[Problem]
In the data that follows, every line containing the word "proposée" should be returned.

◇ ◇ ◇ ◇ ◇ ◇ ◇

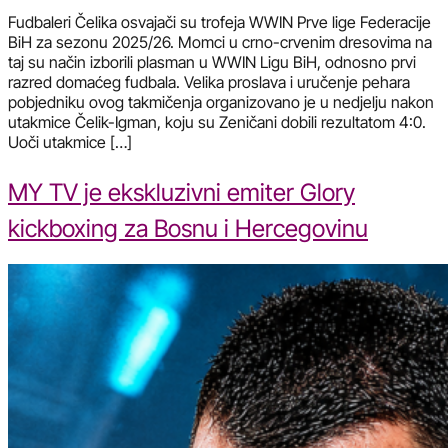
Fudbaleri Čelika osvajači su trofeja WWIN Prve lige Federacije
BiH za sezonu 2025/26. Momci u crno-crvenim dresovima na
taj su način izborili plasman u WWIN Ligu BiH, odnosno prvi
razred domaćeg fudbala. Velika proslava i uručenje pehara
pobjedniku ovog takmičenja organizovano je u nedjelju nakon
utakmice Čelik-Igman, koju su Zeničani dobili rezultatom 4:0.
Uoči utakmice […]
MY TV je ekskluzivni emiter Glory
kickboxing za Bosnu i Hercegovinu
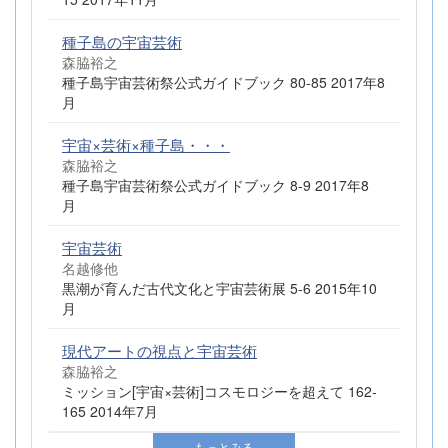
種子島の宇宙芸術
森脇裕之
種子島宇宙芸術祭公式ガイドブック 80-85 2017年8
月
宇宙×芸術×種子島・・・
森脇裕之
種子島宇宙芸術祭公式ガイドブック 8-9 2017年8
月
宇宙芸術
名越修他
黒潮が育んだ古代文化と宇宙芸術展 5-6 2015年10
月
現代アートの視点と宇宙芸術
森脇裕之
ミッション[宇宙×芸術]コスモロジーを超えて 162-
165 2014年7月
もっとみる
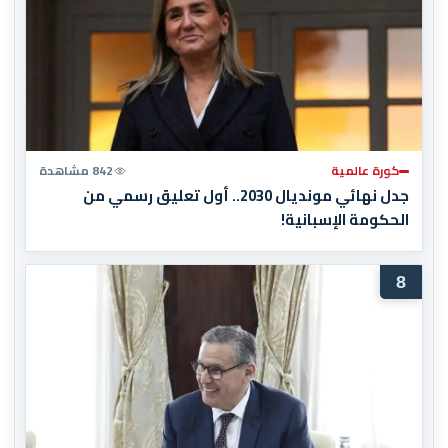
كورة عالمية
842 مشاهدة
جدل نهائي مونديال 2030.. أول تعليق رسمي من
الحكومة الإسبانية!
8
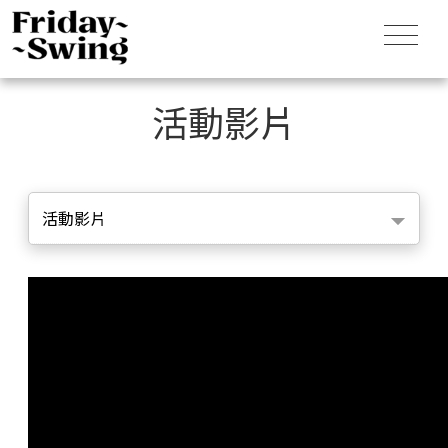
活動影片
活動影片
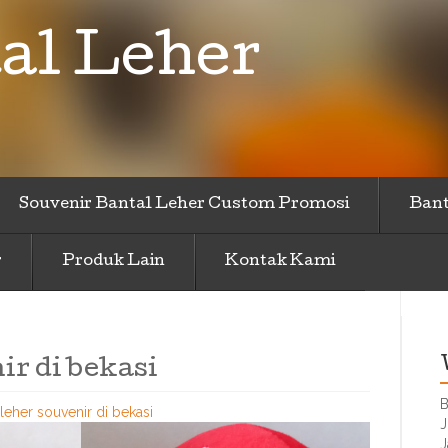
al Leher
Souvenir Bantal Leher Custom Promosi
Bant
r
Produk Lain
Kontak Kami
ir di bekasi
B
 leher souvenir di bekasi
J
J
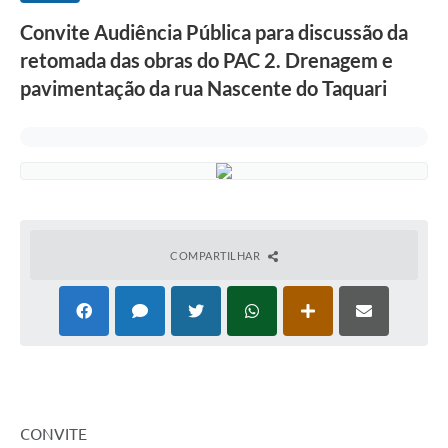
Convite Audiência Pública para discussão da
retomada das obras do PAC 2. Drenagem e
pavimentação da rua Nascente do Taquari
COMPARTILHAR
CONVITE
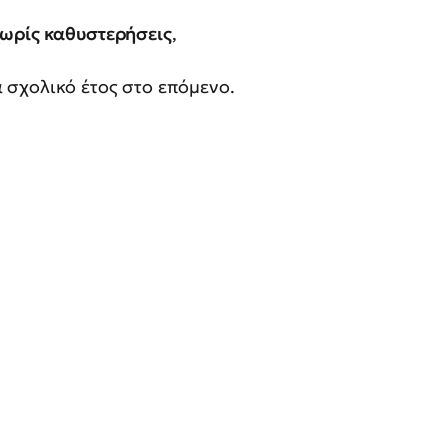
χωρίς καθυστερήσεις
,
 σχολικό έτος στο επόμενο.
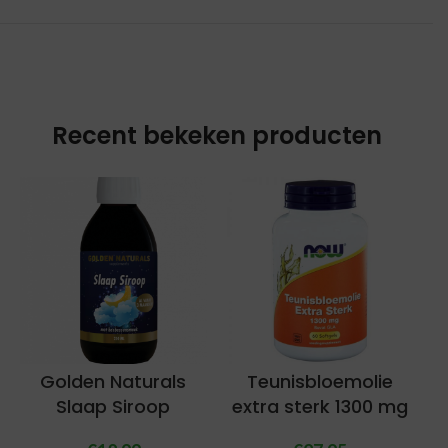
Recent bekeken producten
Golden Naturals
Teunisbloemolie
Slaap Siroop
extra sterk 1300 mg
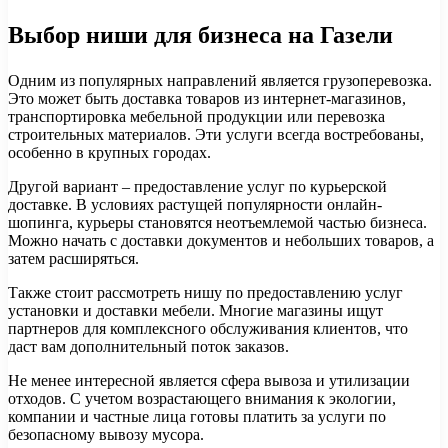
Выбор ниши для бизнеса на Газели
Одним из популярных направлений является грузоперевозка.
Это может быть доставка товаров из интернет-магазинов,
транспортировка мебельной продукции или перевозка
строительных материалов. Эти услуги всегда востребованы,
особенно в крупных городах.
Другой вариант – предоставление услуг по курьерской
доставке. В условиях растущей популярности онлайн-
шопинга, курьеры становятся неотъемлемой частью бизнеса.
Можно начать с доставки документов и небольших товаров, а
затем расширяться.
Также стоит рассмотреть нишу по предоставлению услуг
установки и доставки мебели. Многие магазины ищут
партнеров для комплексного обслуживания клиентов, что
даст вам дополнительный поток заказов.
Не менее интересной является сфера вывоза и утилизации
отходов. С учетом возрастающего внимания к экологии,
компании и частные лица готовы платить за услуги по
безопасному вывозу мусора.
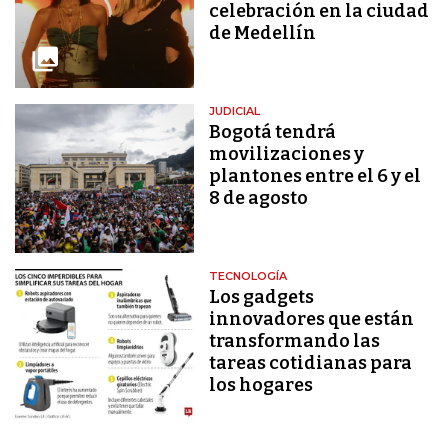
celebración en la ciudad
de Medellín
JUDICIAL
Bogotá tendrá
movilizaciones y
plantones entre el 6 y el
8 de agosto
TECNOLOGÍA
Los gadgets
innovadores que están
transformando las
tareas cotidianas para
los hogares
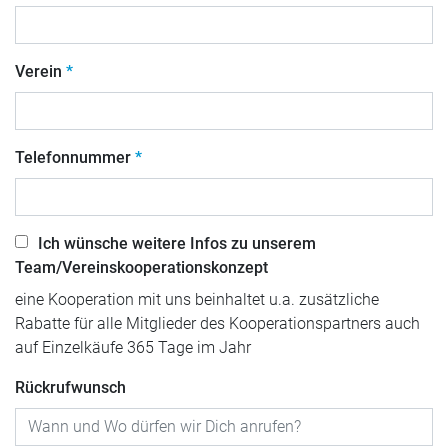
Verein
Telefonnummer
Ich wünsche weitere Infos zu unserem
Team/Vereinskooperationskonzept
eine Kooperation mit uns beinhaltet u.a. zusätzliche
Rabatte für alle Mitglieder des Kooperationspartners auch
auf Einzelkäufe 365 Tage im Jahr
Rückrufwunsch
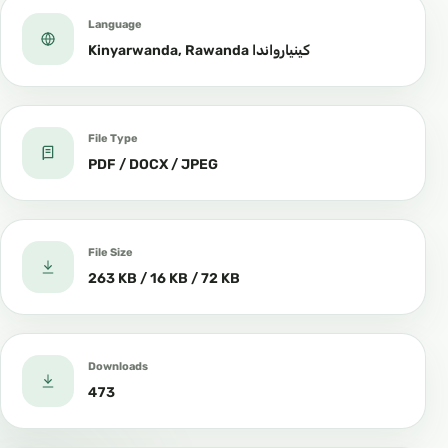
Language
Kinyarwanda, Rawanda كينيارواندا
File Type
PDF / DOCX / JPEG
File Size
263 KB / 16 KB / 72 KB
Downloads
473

◇ ◇ ◇ ◇ ◇ ◇ ◇

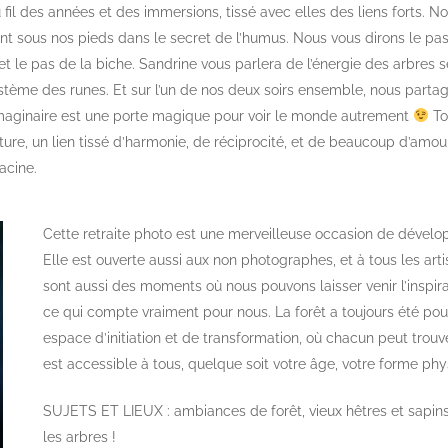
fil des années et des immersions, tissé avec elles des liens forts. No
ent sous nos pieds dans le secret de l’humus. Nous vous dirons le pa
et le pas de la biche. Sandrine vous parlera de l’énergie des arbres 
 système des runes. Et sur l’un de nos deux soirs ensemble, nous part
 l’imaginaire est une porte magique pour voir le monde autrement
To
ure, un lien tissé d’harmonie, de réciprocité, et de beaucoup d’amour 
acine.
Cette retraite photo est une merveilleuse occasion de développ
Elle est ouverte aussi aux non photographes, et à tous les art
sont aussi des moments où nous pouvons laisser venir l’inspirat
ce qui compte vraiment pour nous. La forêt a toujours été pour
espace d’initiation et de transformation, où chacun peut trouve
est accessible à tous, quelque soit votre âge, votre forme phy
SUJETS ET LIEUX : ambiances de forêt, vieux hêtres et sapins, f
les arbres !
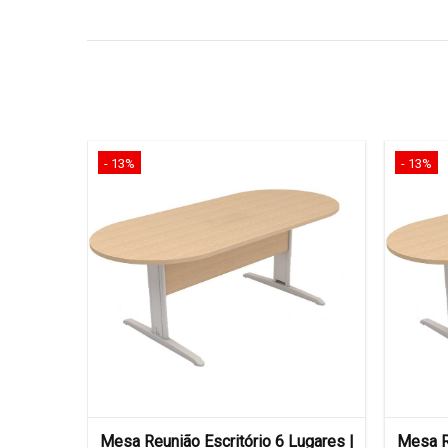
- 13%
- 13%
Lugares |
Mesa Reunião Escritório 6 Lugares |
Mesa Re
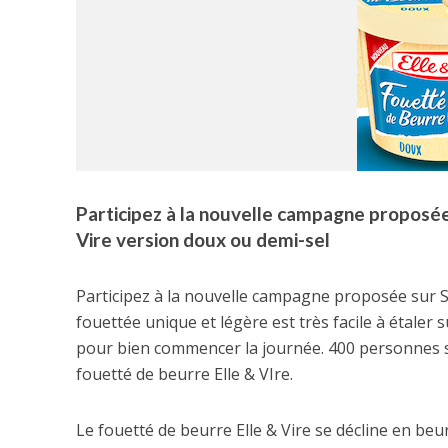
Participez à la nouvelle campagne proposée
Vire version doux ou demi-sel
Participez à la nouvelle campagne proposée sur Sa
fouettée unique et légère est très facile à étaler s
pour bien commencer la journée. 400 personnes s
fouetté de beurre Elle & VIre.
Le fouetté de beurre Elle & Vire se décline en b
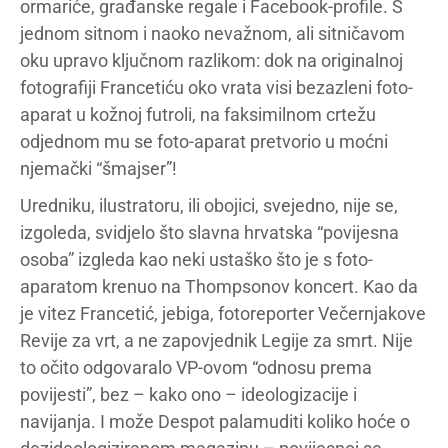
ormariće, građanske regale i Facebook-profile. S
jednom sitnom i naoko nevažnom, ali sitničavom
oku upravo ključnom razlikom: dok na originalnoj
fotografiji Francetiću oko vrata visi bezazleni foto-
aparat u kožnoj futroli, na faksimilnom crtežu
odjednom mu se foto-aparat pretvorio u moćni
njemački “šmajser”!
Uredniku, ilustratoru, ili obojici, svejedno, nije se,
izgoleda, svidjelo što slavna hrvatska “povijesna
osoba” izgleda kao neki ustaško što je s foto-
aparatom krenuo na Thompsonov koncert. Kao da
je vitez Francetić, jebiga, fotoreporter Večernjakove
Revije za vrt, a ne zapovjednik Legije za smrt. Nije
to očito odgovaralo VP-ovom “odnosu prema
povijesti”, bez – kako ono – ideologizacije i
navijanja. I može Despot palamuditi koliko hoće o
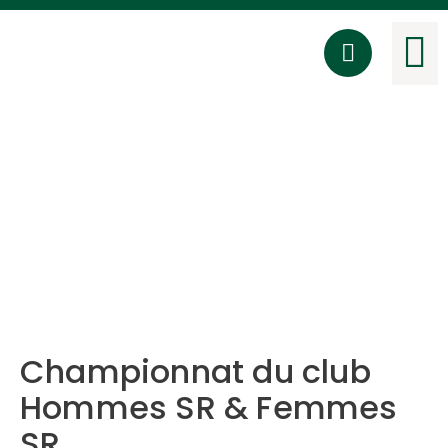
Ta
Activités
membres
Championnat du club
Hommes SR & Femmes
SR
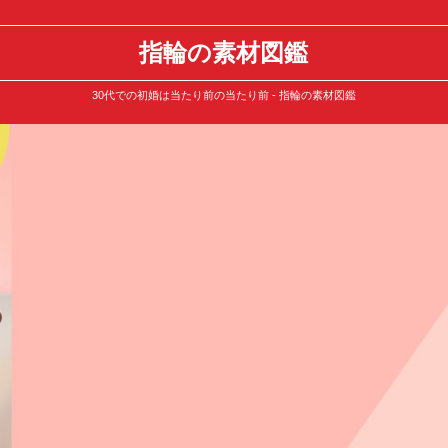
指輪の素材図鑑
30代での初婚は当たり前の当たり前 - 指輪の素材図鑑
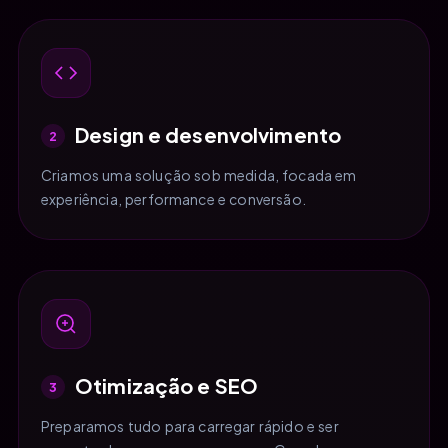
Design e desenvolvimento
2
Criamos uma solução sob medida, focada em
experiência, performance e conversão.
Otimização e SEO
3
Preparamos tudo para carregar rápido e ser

◇ ◇ ◇ ◇ ◇ ◇ ◇

[Result of this exercise]
Participez à la nouvelle campagne proposée
Participez à la nouvelle campagne proposée sur Sa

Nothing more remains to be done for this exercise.